British Terrorist Dhiren Barot’s Research on Radiological Weapons

Publication: Terrorism Focus Volume: 3 Issue: 44

After returning from his militant adventures in Kashmir, recently sentenced British terrorist Dhiren Barot recounted his experiences in the book The Army of Madinah in Kashmir. Writing under his alias ‘Esa al-Hindi, he lashed out against Western powers’ interventions in Muslim lands, advising that “in the face of such an adversary, the solution may only be ‘flank protection’ to be carried out upon the soil of all interfering nations” [1]. Heeding his own advice, Barot subsequently endeavored to engage in feasibility studies of various types of large-scale attacks on Western targets, including the employment of radioactive materials. A detailed examination of his research activities has revealed numerous potential lessons to be learned for those charged with preventing radiological terrorism, three of which are mentioned below.

According to his own writing, Barot initially conceptualized the decision to incorporate radioactive materials into his attack scenarios much in the same way as one would decide between attaching nails or ball bearings to a pipe bomb (i.e. as an after-thought). He quickly discovered, however, that radioactive materials had enough potential to be addressed as a primary weapon rather than simply as a secondary consideration [2]. Barot’s surprisingly detailed research unsettlingly reveals just how accessible and instructive the relevant literature is concerning radioactive materials and their potential for malicious use. For example, Barot was able to obtain numerous public documents concerning the potential effects of Radiological Dispersal Devices (RDDs), including employment scenarios. The literature available greatly assisted Barot’s investigation of the core obstacles that would need to be overcome for a successful RDD operation.
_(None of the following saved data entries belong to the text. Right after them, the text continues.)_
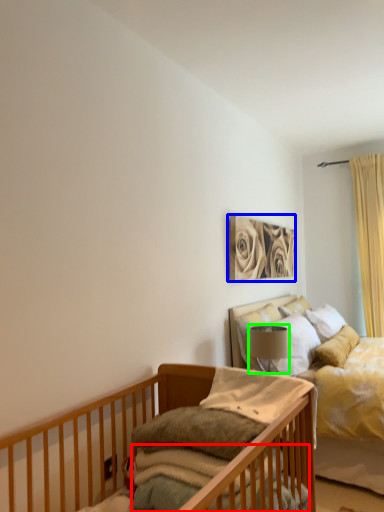 Question: Based on their relative distances, which object is farther from mattress (highlighted by a red box)? Choose from picture frame (highlighted by a blue box) and lamp (highlighted by a green box).

Choices:
 (A) picture frame
 (B) lamp

Answer: (A) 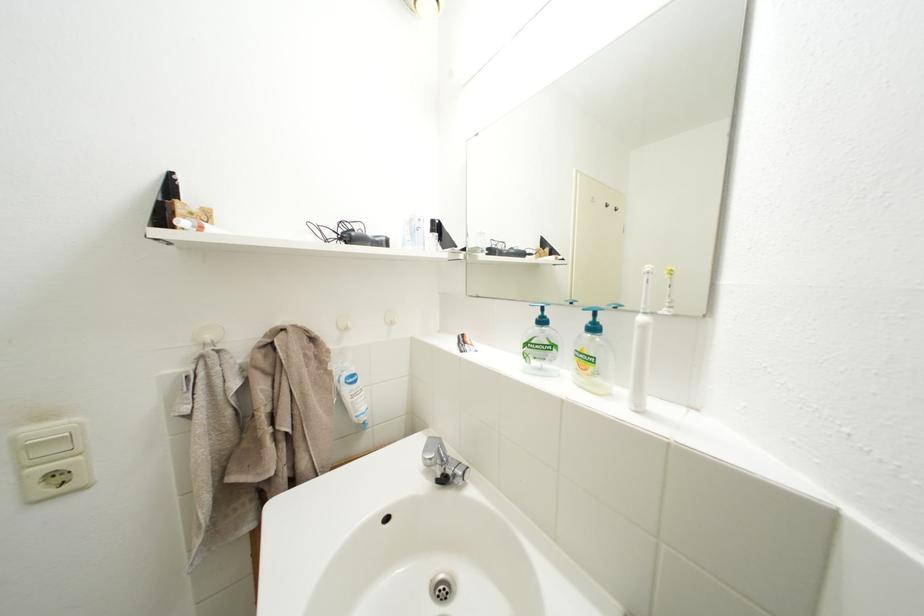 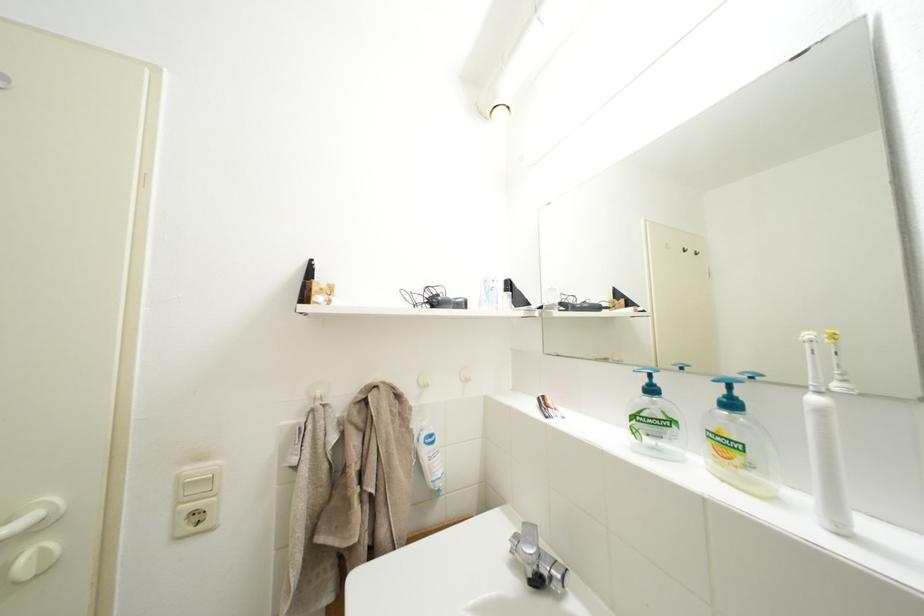 Find the pixel in the second image that matches point 650,323 in the first image.

(823, 405)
Another significant consideration is that Barot approached targeting selection and methods of attack for radiological weapons based on, among other things, the simplicity of the plan and availability of resources. This is in line with the traditional practice and advice of al-Qaeda operatives and strategists. Correspondingly, he recommended that acquisition of radioactive sources should be based on ease of access rather than the hazardous effects of the source. The inference was that high activity sources (usually the most harmful) were also the most difficult to secure access to, and thus were to be in most cases avoided in favor of less radioactive, yet more accessible sources.

Barot also addressed access primarily in terms of the potential for operatives to purchase the radioactive materials in question. He stated that, “there are a few large and powerful radioactive devices…however, for the time being we do not have the contacts that would allow us to purchase such items (previously we had one but he has since been arrested).” To date, the prevailing fear of regulatory authorities has been the theft of radioactive sources, not so much the purchase.

In light of these lessons learned from the Barot case, those charged with the prevention and mitigation of attacks involving radioactive materials should clearly reassess protection and regulation standards for all categories of sources regardless of deterministic effects. There is also an immediate need to renew serious discussion of the permissibility of technical and other literature for public release. Ironically, the release of Barot’s documents—even though partially sanitized—could potentially be of assistance to those interested in conducting such attacks in the future.


1. ‘Esa al-Hindi, The Army of Madinah in Kashmir, (Makhtaba al-Ansaar Publications, 1999): p. 116.

2. All references to Barot’s research on radioactive materials in this article come from documents released by the London Metropolitan Police Service entitled “Rough Presentation for Gas Limos Project,” “Hazards,” and “Final Presentation.”